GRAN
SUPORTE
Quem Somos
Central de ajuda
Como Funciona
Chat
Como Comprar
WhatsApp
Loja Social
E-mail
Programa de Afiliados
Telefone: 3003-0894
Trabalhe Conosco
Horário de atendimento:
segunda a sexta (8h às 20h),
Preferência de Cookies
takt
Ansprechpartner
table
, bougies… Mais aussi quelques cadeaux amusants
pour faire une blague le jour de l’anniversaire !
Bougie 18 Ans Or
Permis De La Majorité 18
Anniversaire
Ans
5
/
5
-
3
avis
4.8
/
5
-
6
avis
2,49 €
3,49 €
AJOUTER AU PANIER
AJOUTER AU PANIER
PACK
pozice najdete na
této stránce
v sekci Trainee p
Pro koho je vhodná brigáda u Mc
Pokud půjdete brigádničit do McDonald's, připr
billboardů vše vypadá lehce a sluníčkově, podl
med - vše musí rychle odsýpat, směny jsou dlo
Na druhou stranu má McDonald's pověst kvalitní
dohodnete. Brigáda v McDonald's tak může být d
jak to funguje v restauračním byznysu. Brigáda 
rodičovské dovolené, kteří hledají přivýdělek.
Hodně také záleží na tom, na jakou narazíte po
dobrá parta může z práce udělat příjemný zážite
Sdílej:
* * *
→ WHAT YOU NEED TO DO
Please find every line in the listing that holds the string "může" and copy it.

→ SOLUTION TO THE PROBLEM
dohodnete. Brigáda v McDonald's tak může být d
dobrá parta může z práce udělat příjemný zážite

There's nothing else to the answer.